Eliminating or limiting the grandfather clause could have a significant impact on industry because, according to PHMSA, 61% of onshore natural gas transmission lines were constructed before 1970. If the provision is eliminated, the pipeline industry could be required to hydrotest thousands of miles of pipe, potentially resulting in pressure reductions, service outages, environmental issues associated with hydrotest water disposal and significant costs.
The NTSB found significant flaws in all elements of PG&E’s integrity management (IM) program and in the oversight and enforcement practices of the CPUC and PHMSA. IM regulations require that operators apply additional protective measures to segments of pipeline located in high consequence areas where people live or congregate. An effective IM program requires accurate data, an assessment of the threats to the pipeline and the risks posed by those threats, a process for evaluating threats and remediating and repairing defects, and a procedure for measuring the effectiveness of the IM program itself. The section of Line 132 that ruptured is subject to the IM regulations.

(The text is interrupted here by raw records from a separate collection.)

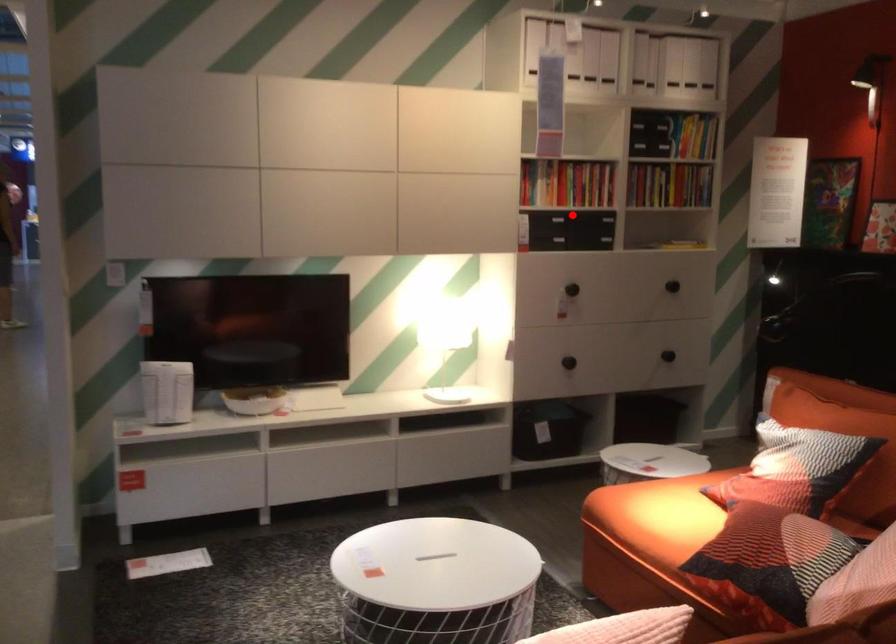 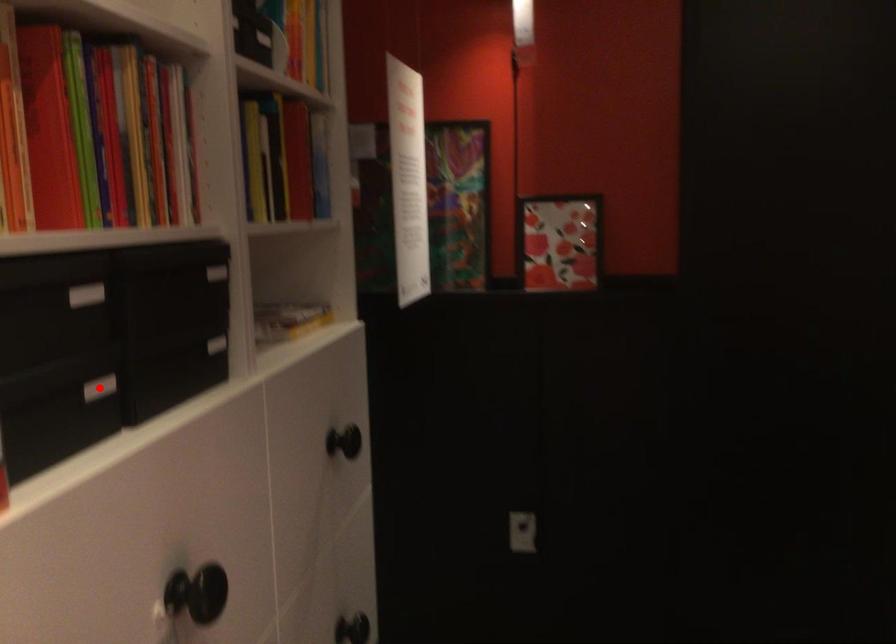 I am providing you with two images of the same scene from different viewpoints. A red point is marked on the first image and another point is marked on the second image. Is the red point in image1 aligned with the point shown in image2?

Yes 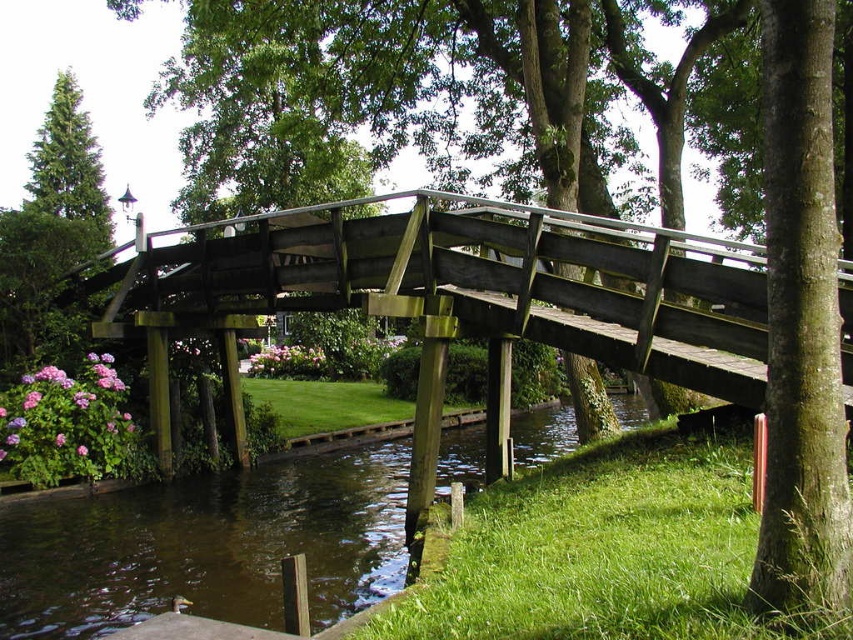 Does brown wooden river at lower left have a lesser width compared to green matte tree at upper left?

Correct, brown wooden river at lower left's width is less than green matte tree at upper left's.

Who is more forward, (x=239, y=502) or (x=1, y=236)?

Positioned in front is point (x=239, y=502).

I want to click on brown wooden river at lower left, so click(207, 547).

Between point (833, 360) and point (7, 234), which one is positioned behind?

Positioned behind is point (7, 234).

Who is more forward, (772, 140) or (96, 156)?

Point (772, 140)

Is point (776, 588) positioned after point (16, 234)?

That is False.

The image size is (853, 640). What are the coordinates of `smooth brown tree trunk at right` in the screenshot? It's located at (801, 323).

Describe the element at coordinates (462, 284) in the screenshot. I see `wooden bridge at center` at that location.

Between wooden bridge at center and smooth brown tree trunk at right, which one appears on the right side from the viewer's perspective?

Positioned to the right is smooth brown tree trunk at right.

The height and width of the screenshot is (640, 853). I want to click on wooden bridge at center, so click(x=462, y=284). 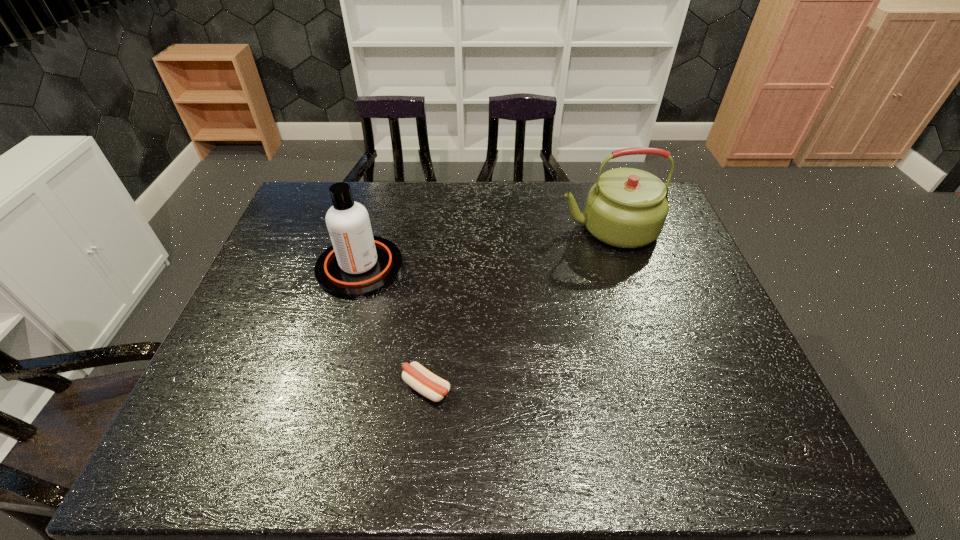 Locate an element on the screen. The image size is (960, 540). the rightmost object is located at coordinates (626, 208).

This screenshot has width=960, height=540. I want to click on cleansing agent, so click(x=357, y=264).

The image size is (960, 540). What are the coordinates of `sausage` in the screenshot? It's located at (423, 381).

Locate an element on the screen. The height and width of the screenshot is (540, 960). the second object from right to left is located at coordinates (423, 381).

At what (x,y) coordinates should I click in order to perform the action: click on vacant area located 0.200m at the spout of the kettle. Please return your answer as a coordinate pair (x, y). The width and height of the screenshot is (960, 540). Looking at the image, I should click on (497, 228).

Find the location of a particular element. This screenshot has width=960, height=540. free region located 0.220m at the spout of the kettle is located at coordinates (492, 228).

Locate an element on the screen. This screenshot has height=540, width=960. free space located at the spout of the kettle is located at coordinates (457, 228).

At what (x,y) coordinates should I click in order to perform the action: click on free location located on the right of the leftmost object. Please return your answer as a coordinate pair (x, y). This screenshot has height=540, width=960. Looking at the image, I should click on (430, 267).

What are the coordinates of `vacant space located on the left of the nearest object` in the screenshot? It's located at [x=358, y=388].

Locate an element on the screen. The height and width of the screenshot is (540, 960). object present at the far edge is located at coordinates [x=626, y=208]. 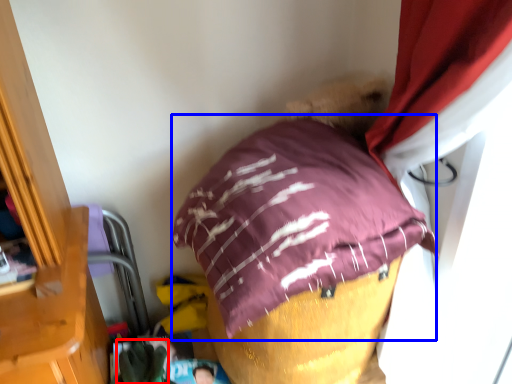 Question: Which object is further to the camera taking this photo, clothing (highlighted by a red box) or pillow (highlighted by a blue box)?

Choices:
 (A) clothing
 (B) pillow

Answer: (A) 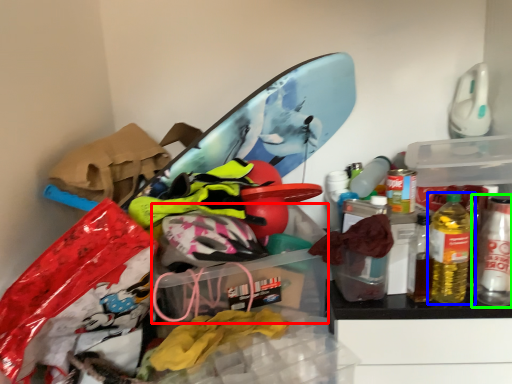 Question: Which is nearer to the storage box (highlighted by a red box)? bottle (highlighted by a blue box) or bottle (highlighted by a green box).

Choices:
 (A) bottle
 (B) bottle

Answer: (A) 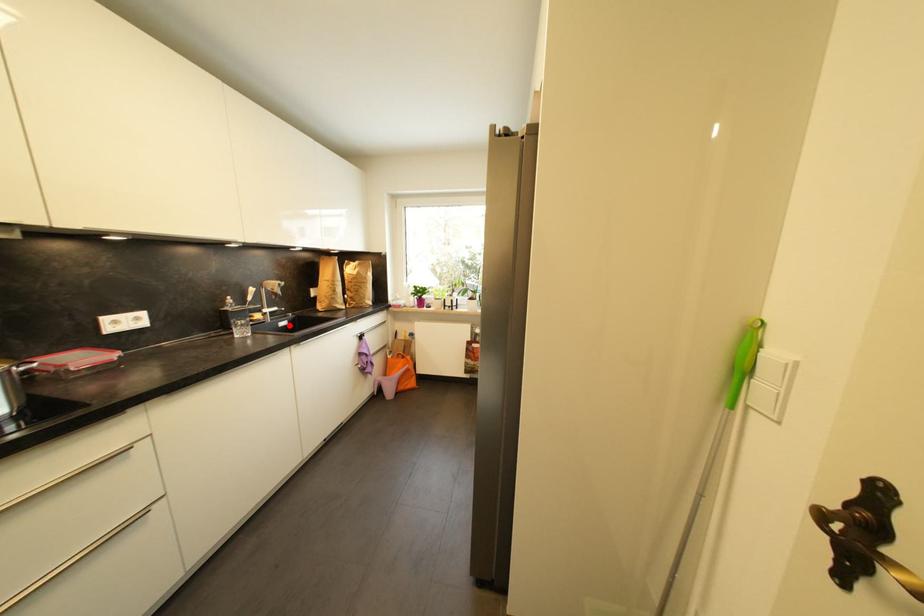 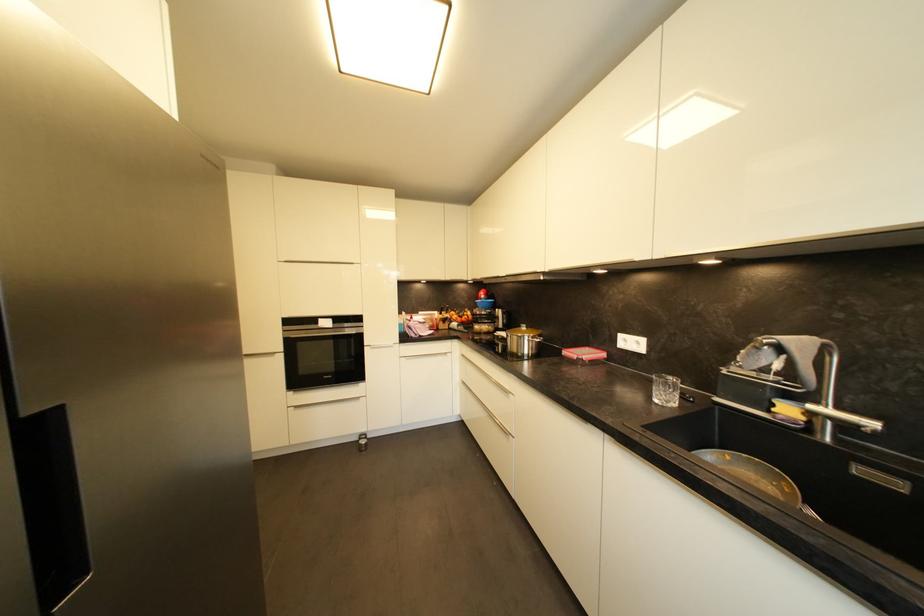 The point at the highlighted location is marked in the first image. Where is the corresponding point in the second image?

(904, 487) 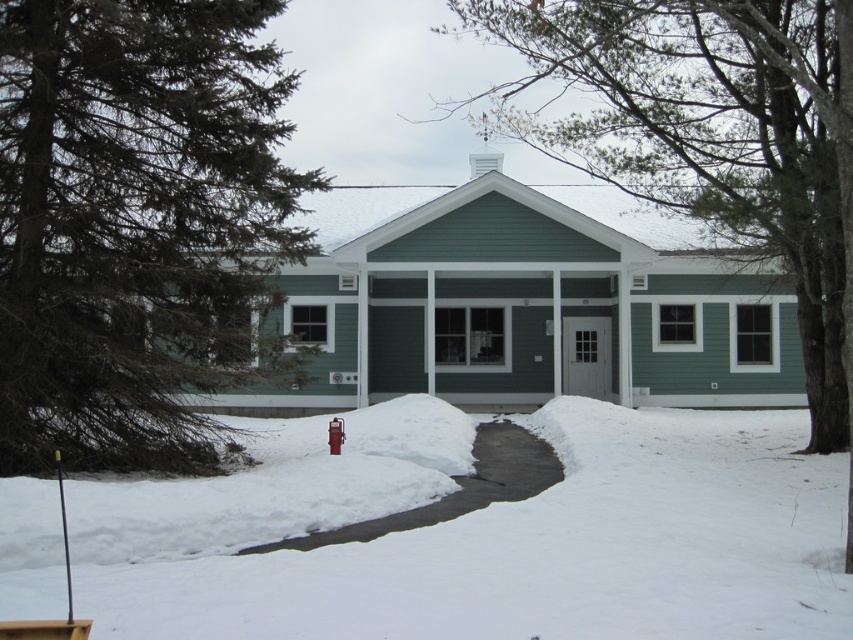 You are a mail carrier trying to deliver a package to the house. The path is covered in snow, but you notice the white powdery snow at center and the red metallic hydrant at center. Which object is positioned to the right side of the other?

The white powdery snow at center is to the right of the red metallic hydrant at center.

You are a delivery person approaching the house and need to avoid stepping on the snow. Which object should you be careful not to step on, the green textured pine tree at left or the white powdery snow at center?

You should be careful not to step on the white powdery snow at center because the green textured pine tree at left is above it and not on the ground where you would walk.

You are standing at the front door of the house and looking towards the red fire hydrant. Which direction should you turn to see the green textured pine tree at left represented by point (140, 228)?

The green textured pine tree at left represented by point (140, 228) is located to the left of the red fire hydrant. So, you should turn to your left to see it. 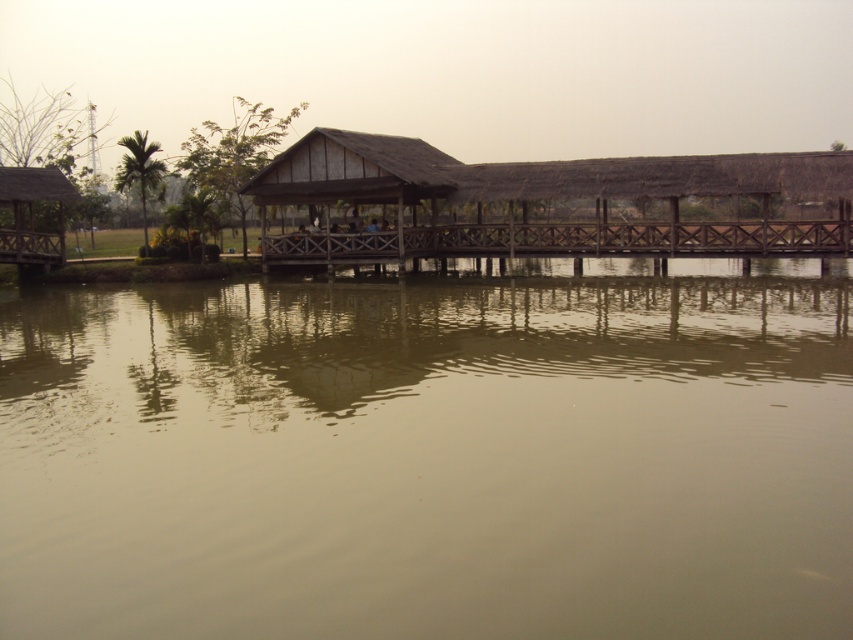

The Board found that data used to support PG&E’s IM program was inaccurate, and no steps were taken to improve data quality; the magnitude of various pipeline threats did not correspond to actual data; the IM program did not consider known long seam cracks and at least one past seam leak; assessment tools that could actually detect seam defects were not selected; known seam defects were improperly considered stable; and IM program self-measurements were not meaningful.
For example, the Board found that PG&E’s records contained obvious errors in key pipeline parameters, including long seam type, specified minimum yield strength (SMYS), and depth of cover. The NTSB also found that PG&E used insufficiently conservative assumptions where data was unknown. On one pipeline segment, PG&E assumed a SMYS of 52,000 psi, contrary to regulations requiring operators to use a value of 24,000 psi when SMYS is unknown.
The Board also found that PG&E missed opportunities to correct pipeline data in the course of normal information collection activities. Records for many pipeline segments had not been updated with data collected when lines were exposed during external corrosion direct assessment (ECDA) excavations.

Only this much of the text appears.